While in this post I called out the process message from the study, the story begins with the profound “cultural change” it’s going to take to “debais” strategic decisions. Well worth a read and for the C-level executives a chance to look at how they might be converting process or work problems to people problems. This is how social sustainability can begin to play a bigger role in “greening” our institutions and cities.

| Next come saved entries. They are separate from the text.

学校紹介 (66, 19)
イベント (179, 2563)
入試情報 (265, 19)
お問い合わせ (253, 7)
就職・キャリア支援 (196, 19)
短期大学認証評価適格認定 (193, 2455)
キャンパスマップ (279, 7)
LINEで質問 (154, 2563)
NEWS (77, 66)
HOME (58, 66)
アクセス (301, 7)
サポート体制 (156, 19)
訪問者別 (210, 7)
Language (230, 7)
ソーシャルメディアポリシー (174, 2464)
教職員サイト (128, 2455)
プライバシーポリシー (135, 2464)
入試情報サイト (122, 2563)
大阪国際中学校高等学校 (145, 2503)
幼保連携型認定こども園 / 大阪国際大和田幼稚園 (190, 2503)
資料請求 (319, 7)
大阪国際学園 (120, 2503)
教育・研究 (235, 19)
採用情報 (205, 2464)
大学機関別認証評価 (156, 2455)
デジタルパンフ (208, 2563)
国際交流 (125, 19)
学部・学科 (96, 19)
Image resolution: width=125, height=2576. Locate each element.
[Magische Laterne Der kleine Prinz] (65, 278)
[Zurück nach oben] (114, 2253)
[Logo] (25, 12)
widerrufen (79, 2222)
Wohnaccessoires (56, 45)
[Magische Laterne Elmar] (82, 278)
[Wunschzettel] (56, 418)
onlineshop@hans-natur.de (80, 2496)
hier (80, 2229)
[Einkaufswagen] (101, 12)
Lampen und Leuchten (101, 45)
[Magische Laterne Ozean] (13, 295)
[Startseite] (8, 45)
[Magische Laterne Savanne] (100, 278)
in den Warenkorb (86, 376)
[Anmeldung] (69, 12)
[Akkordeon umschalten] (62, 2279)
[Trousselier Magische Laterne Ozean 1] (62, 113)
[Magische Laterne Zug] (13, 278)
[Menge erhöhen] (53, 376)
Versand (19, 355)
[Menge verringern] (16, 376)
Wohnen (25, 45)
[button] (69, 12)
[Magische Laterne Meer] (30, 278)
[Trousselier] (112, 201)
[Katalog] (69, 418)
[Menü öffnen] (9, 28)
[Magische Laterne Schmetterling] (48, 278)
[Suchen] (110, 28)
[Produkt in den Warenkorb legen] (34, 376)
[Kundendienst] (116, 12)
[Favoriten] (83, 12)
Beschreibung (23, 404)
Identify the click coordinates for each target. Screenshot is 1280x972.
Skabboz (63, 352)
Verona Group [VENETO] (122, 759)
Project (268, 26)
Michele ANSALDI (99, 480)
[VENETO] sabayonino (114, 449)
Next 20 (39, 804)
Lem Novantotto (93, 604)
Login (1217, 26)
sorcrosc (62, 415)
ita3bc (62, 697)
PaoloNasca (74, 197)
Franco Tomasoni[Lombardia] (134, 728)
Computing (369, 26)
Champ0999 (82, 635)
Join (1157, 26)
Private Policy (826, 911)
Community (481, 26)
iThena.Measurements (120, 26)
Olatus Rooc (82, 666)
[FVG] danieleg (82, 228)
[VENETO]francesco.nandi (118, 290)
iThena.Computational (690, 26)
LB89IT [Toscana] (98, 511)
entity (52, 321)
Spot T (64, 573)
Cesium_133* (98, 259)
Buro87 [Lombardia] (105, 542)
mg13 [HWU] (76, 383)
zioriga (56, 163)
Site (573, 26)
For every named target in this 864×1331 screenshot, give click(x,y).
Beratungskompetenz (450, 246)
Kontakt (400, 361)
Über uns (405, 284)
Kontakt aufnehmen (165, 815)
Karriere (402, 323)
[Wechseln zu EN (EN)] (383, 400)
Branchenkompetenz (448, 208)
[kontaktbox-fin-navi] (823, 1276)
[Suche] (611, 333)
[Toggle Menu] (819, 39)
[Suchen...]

My mentor, Dr. Herbert Heaton, then Comptroller of the Rockefeller Foundation and a numbers guy, warned me of the inclination for decision makers to convert work problems to people problems, resulting in firings and lay-offs, and an inordinate amount of time spent accepting and rejecting people.  My boss and mentor, Dr. Randy Hamilton, then of the Institute for Local Self Government, weighed in with the observation that “people hire in their image and likeness.” As I said, this study addresses the role bias plays in our decision-making. Here’s the hard part:  “..in strategic decision making leaders need to recognize their own biases.” Now let me link all this talk about process and bias to employment.

The workforce of a company is its most strategic asset and addressing the bias inherent in the process of acquiring and managing this asset is what I move to the top of the list.  The report  doesn’t really talk about people-related decisions favoring instead to reference decisions around mergers, strategic plans that often ignore competitive responses, and investment projects.  Social sustainability and prosperity go together, you can’t have one without the other and prosperity is our economic foundation.